"I am a mother now and I can’t do this anymore"
This week Jane settles down to enjoy the sunshine but Lillirose has other ideas...
What absolutely amazing weather we have been having! I am so glad I’m not stuck in an office and have the summer days to enjoy... well at least I could if Lillirose liked the sunshine, but unfortunately she hates it! Usually my free time during the summer is spent lying in the garden clad in a bikini, reading magazines and drinking cold drinks. I have had a real reality check this week – I am a mother now and I can’t do this anymore.
My first summer as a mother and what a shock to the system! During pregnancy I always thought that the baby would fit in with my life. I couldn’t have been more wrong – your life as a parent changes to suit your baby.
So my sunbathing days are over, ok I can deal with it.

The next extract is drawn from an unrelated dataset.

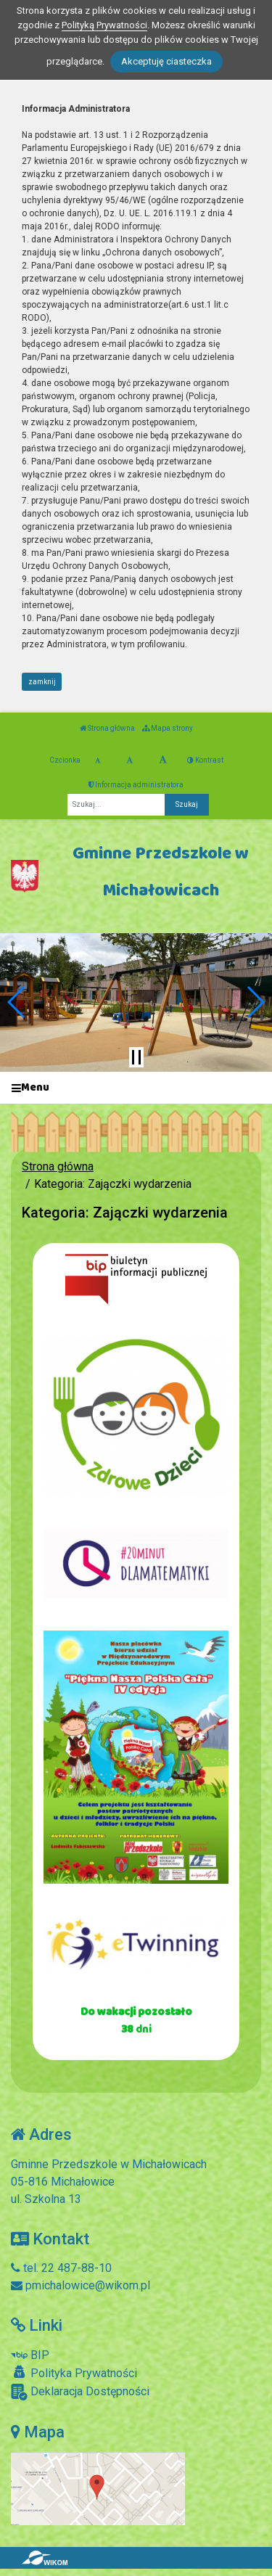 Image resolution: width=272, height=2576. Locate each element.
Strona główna (107, 728)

Still, I surprise myself with how I continue to be shocked at the smallest thing I can no longer do that I once took for granted - like driving with the music blaring!

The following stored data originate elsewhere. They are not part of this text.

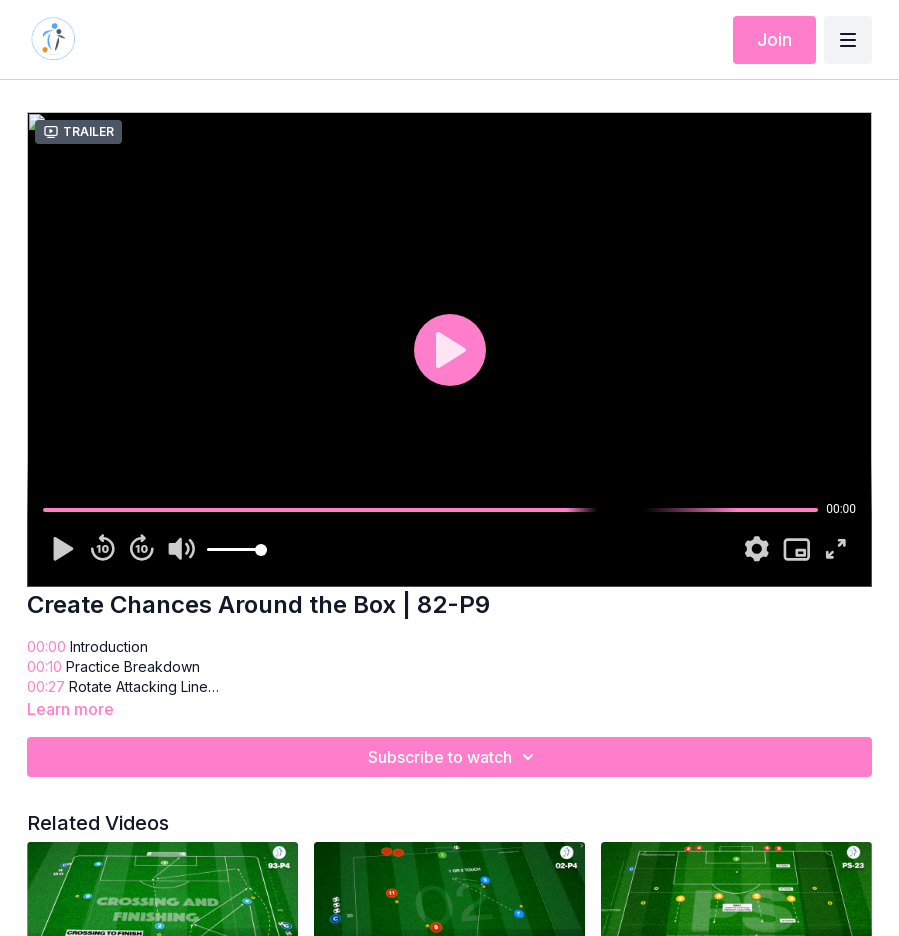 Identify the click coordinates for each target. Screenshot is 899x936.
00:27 (46, 686)
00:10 (44, 666)
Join (774, 39)
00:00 (46, 646)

Matt and I took Lillirose to Southend the other day, thinking the sea air would do her the world of good and we could have a lovely stroll along the front. Straight away there was a problem: we parked about two miles away from the pier, the sun was beating down incredibly hard and we hadn't banked on how windy it was going to be. So instead of 'enjoying the stroll' we spent the 45 minute walk to the beach trying to shield Lillirose from the wind and the sun by manoeuvring her parasol around madly, picking various dummies up as she spat them out in anger and trying to entertain her in such a way that she would somehow forget the gale force wind trying to blow her away and the sun beating down on her!
Needless to say, when we finally reached the centre in Southend we had an extremely cross baby to deal with. After grabbing some fish and chips we settled Lillirose and decided it was probably best to make the hike back to the car while she was asleep.
Having made it back to the car safely our luck didn't last because we got stuck in traffic for over an hour on the way home. Time for our grumpy little girl to wake up to two worn out and irritable parents. Roll on winter!